Des bouteilles de bières vides après un apéro géant dans le centre-ville de Rennes (photo d'illustration) (AFP)
Des bouteilles de bières vides après un apéro géant dans le centre-ville de Rennes (photo d’illustration) (AFP)

A partir de ce soir et jusqu’au 10 septembre, il devrait être plus compliqué d’acheter de l’alcool à emporter à Lyon entre 22h et 6h du matin. L’adjoint au maire Jean-Louis Touraine, délégué, entre autres, à la "tranquillité" et la "sécurité", a signé vendredi dernier un arrêté interdisant la vente d’alcool à emporter "sur l’ensemble du territoire lyonnais", soit toute la ville.

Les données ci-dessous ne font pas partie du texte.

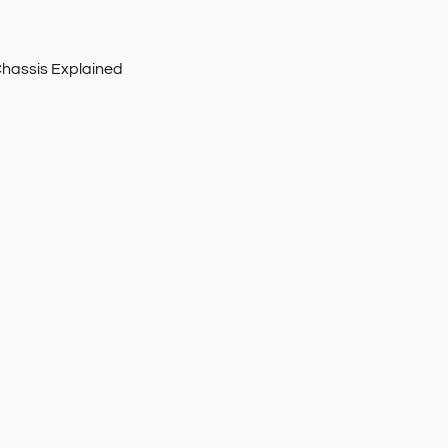
Chassis Explained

Dans un communiqué, la mairie explique que l’objectif premier de cet arrêté "nécessaire en termes de santé publique" est de "lutter contre le phénomène récent d’alcoolisation, massive et brutale, remarquable notamment en période estivale sur l’espace public." Des excès, toujours selon la mairie, qui "s’installent chaque année plus fortement dans les habitudes de consommation des noctambules". Lesquels ? "Particulièrement (les) plus jeunes."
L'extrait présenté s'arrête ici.